The audio engineering team here have done a lot of work on audio evaluation, both in collaboration with companies and as an essential part of our research. Some challenges come up time and time again, not just in terms of formal approaches, but also in terms of just establishing a methodology that works. I’m aware of cases where a company has put a lot of effort into evaluating the technologies that they create, only for it to make absolutely no difference in the product. So here are some ideas about how to do it, especially from an informal industry perspective.
– When you are tasked with evaluating a technology, you should always maintain a dialogue with the developer. More than anyone else, he or she knows what the tool is supposed to do, how it all works, what content might be best to use and has suggestions on how to evaluate it.

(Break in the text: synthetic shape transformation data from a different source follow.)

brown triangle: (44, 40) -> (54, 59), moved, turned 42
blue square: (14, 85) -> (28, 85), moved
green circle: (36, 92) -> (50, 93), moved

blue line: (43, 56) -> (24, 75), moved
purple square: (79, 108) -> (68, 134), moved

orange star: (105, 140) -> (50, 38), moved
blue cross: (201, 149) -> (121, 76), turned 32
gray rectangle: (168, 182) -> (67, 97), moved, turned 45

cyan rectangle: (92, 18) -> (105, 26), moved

– Developers should always have some test audio content that they use during development. They work with this content all the time to check that the algorithm is modifying or analysing the audio correctly. We’ll come back to this.
– The first stage of evaluation is documentation. Each tool should have some form of user guide, tester guide and developer guide. The idea is that if the technology remains unused for a period of time and those who worked on it have moved on, a new person can read the guides and have a good idea how to use it and test it, and a new developer should be able to understand the algorithm and the source code. Documentation should also include test audio content, preferably both input and output files with information on how the tool should be used with this content.

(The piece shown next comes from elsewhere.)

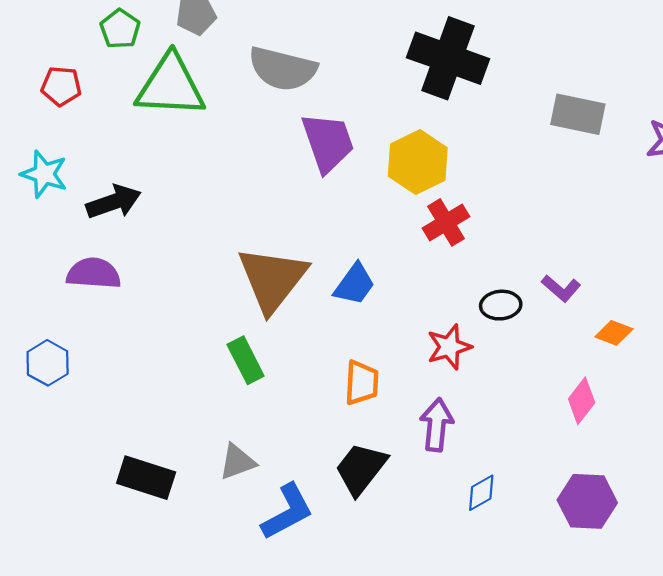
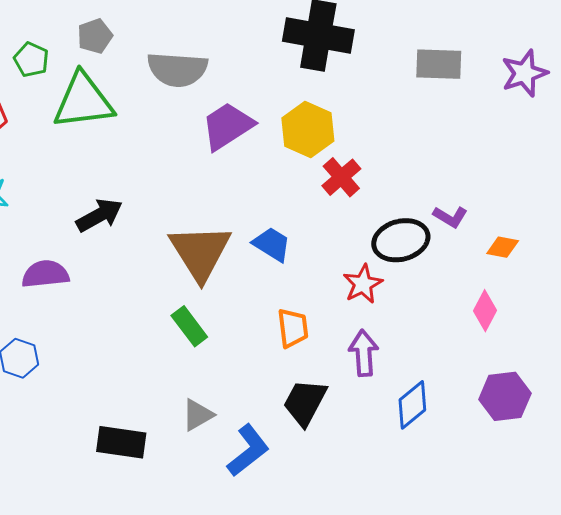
purple trapezoid: (328, 142) -> (227, 126), turned -94
black arrow: (114, 202) -> (99, 215), moved
blue trapezoid: (355, 284) -> (272, 244), turned -84
black ellipse: (501, 305) -> (401, 240), size x1.6
blue diamond: (481, 493) -> (412, 405), size x1.4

– The next stage of evaluation is duplication. You should be able run the tool as suggested in the guide and get the expected results with the test audio. If anything in the documentation is incorrect or incomplete, get in touch with the developers for more information.

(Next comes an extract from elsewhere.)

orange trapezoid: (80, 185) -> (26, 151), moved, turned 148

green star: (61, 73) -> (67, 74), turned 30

– Then we have the collection stage. You need test content to evaluate the tool. The most important content is that which shows off exactly what the tool is intended to do. You should also gather content that tests challenging cases, or content where you need to ensure that the effect doesn’t make things worse.
– The preparation stage is next, though this may be performed in tandem with collection. With the test content, you may need to edit it, in order that its ready to use in testing. You may also want to create manually create target content, demonstrating ideal results, or at least of similar sound quality to expected results.
– Next is informal perceptual evaluation. This is lots of listening and playing around with the tool. The goal is to identify problems, find out when it works best, identify interesting cases, problematic or preferred parameter settings.
– Now on to semi-formal evaluation. Have focused questions that you need to find the answer to and procedures and methodologies to answer them. Be sure to document your findings, so that you can say what content causes what problem, how and why, etc. This needs to be done so that the problem can be exactly replicated by developers, and so that you can see if the problem still exists in the next iteration.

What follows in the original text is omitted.